1. The owners of prominent stud dogs can, by testing, set a very positive example for the breed. Further, the tested-clear stud dog can NEVER produce an affected puppy, and so even if the bitch is untested, the stud dog cannot be “blamed” for any offspring subsequently found to be carriers. In this event, if progeny are found to be carriers it has to be from the Dam side of the mating, and traceability is made that much easier. This allows the breeder to continue breeding, on the basis of sound information and genetic knowledge of lines.

2. L2-HGA could be eradicated from showing stock if we all embrace the idea. Anyone who has seen an affected animal will tell you that the price of £60 is an absolute bargain if it results in the banishing of the condition from the breed.

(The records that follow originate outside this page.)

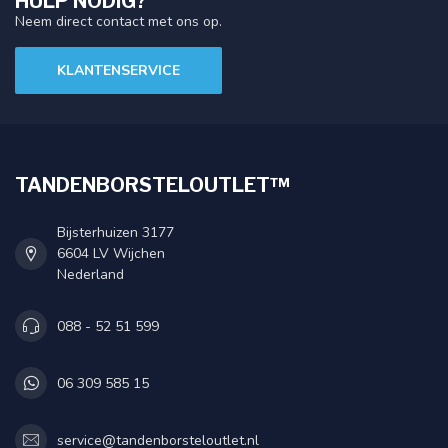
HULP NODIG?
Neem direct contact met ons op.
KLANTENSERVICE
TANDENBORSTELOUTLET™
Bijsterhuizen 3177
6604 LV Wijchen
Nederland
088 - 52 51 599
06 309 585 15
service@tandenborsteloutlet.nl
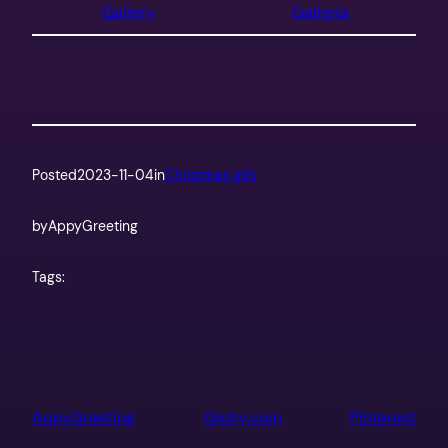
Gallery
Galleria
Posted
2023-11-04
in
Christmas gifs
by
AppyGreeting
Tags:
AppyGreeting
Giphy.com
Pinterest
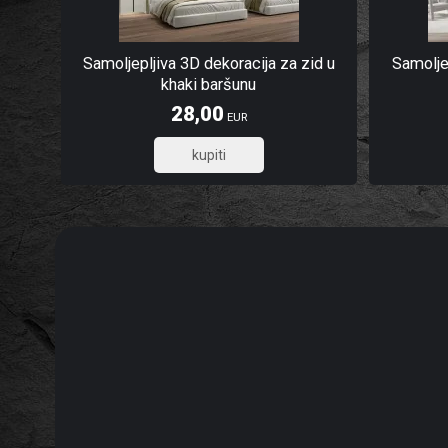
Samoljepljiva 3D dekoracija za zid u
Samoljep
khaki baršunu
28,00
EUR
22,40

3. The flip-side of this is for the owner of a carrier bitch wishing to have her mated. If very few stud dogs have been tested, where this bitch go to be mated without the worry of producing affected offspring? The more stud dogs that tested, the greater the choice for breeding from carrier bitches, and theoretically, the better the breed will be as a result. It is veterinary advice that we do not avoid all carriers from breeding programmes as this will result in a shrinking of the gene pool. Without knowing the true extent of the carrier problem this is hard to fully embrace, but the general point is, the author feels, most valid.